Information provided =
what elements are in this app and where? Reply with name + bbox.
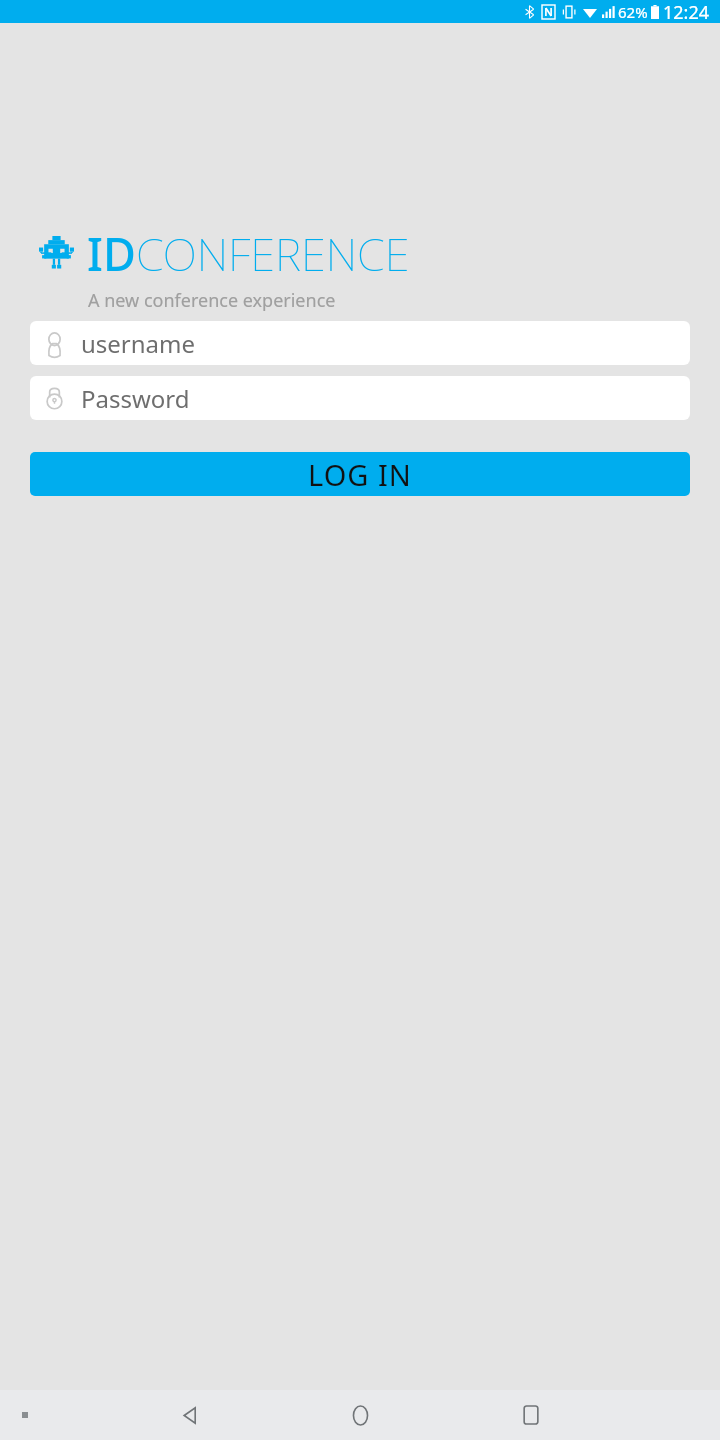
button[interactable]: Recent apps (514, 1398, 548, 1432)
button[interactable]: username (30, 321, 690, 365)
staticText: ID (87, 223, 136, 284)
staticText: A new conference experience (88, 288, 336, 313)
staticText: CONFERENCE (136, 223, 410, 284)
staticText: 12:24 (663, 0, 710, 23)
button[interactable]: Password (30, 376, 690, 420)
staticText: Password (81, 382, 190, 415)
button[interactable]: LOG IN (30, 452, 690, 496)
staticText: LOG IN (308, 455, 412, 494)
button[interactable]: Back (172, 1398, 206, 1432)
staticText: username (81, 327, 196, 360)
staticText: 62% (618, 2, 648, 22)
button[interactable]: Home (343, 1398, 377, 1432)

...

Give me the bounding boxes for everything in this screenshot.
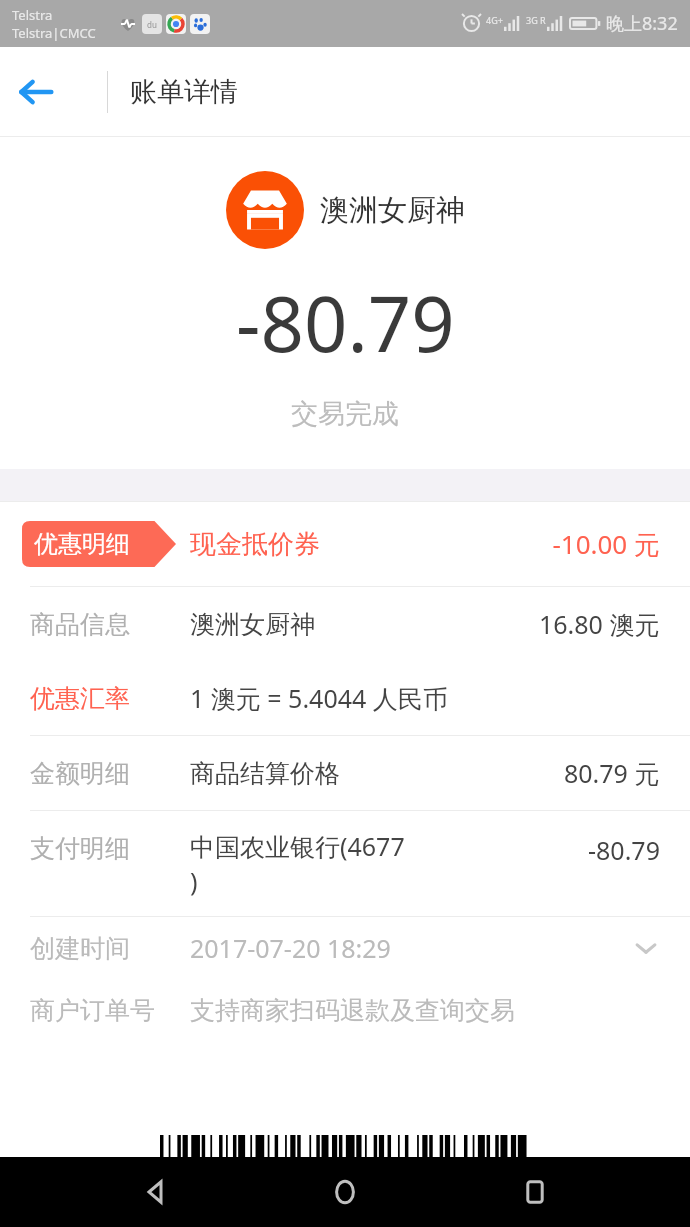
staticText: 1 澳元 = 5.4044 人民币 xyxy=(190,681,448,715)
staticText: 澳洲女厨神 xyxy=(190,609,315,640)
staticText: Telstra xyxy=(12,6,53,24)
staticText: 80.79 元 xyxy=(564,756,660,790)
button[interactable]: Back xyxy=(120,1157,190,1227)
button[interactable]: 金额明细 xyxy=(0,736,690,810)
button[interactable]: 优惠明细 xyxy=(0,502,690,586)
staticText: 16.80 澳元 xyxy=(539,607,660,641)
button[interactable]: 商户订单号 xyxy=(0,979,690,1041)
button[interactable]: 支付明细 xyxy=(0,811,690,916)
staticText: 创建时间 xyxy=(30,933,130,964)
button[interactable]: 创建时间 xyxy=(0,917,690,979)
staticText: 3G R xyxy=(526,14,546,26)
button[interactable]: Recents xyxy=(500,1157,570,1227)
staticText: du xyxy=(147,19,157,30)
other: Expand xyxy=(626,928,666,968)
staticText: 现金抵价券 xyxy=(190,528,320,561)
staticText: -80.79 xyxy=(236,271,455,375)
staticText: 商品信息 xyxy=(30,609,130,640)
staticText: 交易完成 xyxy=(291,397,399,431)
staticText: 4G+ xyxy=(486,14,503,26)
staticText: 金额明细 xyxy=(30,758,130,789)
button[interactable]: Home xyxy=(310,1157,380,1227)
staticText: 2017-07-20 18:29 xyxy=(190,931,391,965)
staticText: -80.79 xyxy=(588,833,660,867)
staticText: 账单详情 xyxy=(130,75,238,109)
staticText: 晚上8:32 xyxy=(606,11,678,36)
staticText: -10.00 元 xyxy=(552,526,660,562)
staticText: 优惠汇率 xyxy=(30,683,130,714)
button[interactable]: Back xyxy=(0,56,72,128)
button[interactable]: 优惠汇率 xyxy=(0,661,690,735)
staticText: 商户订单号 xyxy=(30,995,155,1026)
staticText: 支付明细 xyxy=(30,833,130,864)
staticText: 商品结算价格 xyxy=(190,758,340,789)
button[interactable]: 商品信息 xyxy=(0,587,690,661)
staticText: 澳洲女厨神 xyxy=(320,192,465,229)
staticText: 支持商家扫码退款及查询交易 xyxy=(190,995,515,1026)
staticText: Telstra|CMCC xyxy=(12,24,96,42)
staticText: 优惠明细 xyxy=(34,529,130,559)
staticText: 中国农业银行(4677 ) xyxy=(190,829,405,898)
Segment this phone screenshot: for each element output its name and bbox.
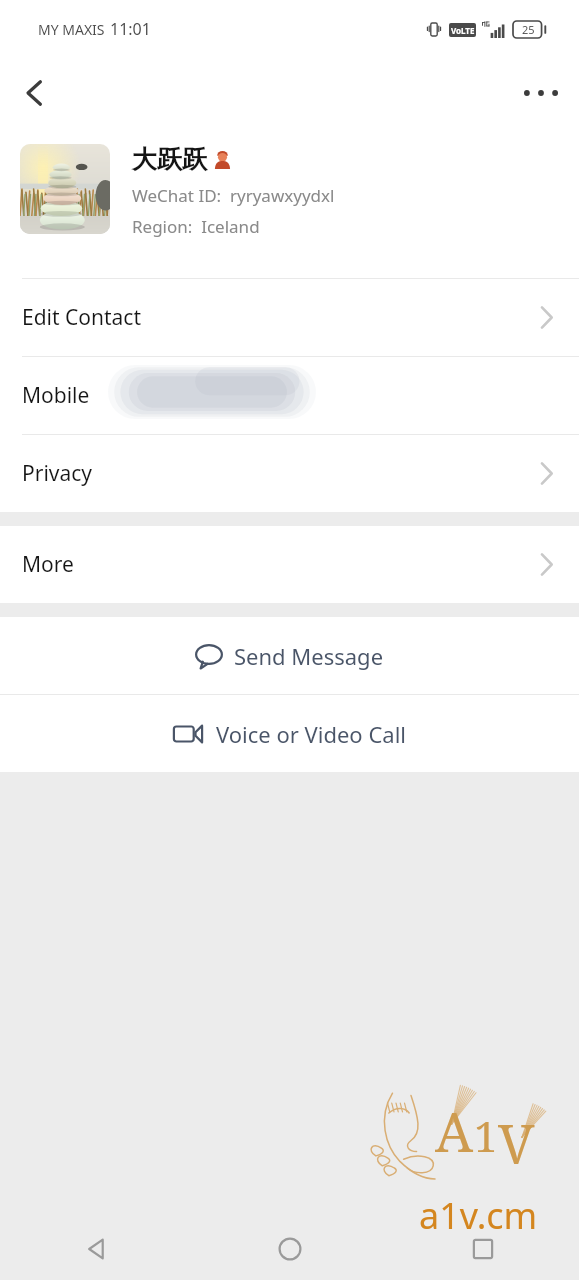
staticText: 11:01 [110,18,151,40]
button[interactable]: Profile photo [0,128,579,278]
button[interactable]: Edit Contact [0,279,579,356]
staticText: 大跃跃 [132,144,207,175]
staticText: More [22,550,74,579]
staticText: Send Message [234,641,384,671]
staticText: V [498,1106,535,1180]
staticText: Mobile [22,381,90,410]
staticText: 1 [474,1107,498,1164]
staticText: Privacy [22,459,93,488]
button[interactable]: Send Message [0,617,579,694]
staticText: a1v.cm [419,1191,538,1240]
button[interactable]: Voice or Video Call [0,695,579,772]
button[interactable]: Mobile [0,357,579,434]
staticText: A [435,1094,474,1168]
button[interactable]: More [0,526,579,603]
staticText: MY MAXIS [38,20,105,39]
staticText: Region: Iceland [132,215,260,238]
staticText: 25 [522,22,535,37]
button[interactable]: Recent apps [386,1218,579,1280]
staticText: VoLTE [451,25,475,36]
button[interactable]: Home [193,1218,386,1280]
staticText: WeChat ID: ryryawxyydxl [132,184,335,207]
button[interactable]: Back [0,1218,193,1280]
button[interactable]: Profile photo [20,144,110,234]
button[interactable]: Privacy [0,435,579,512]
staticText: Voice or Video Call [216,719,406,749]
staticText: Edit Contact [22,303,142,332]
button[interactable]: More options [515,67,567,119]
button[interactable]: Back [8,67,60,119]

What you will do = Whenever the word "商户订单号" shows up in a line of the entries above, copy that line.

Your solution =
button[interactable]: 商户订单号 xyxy=(0,979,690,1041)
staticText: 商户订单号 xyxy=(30,995,155,1026)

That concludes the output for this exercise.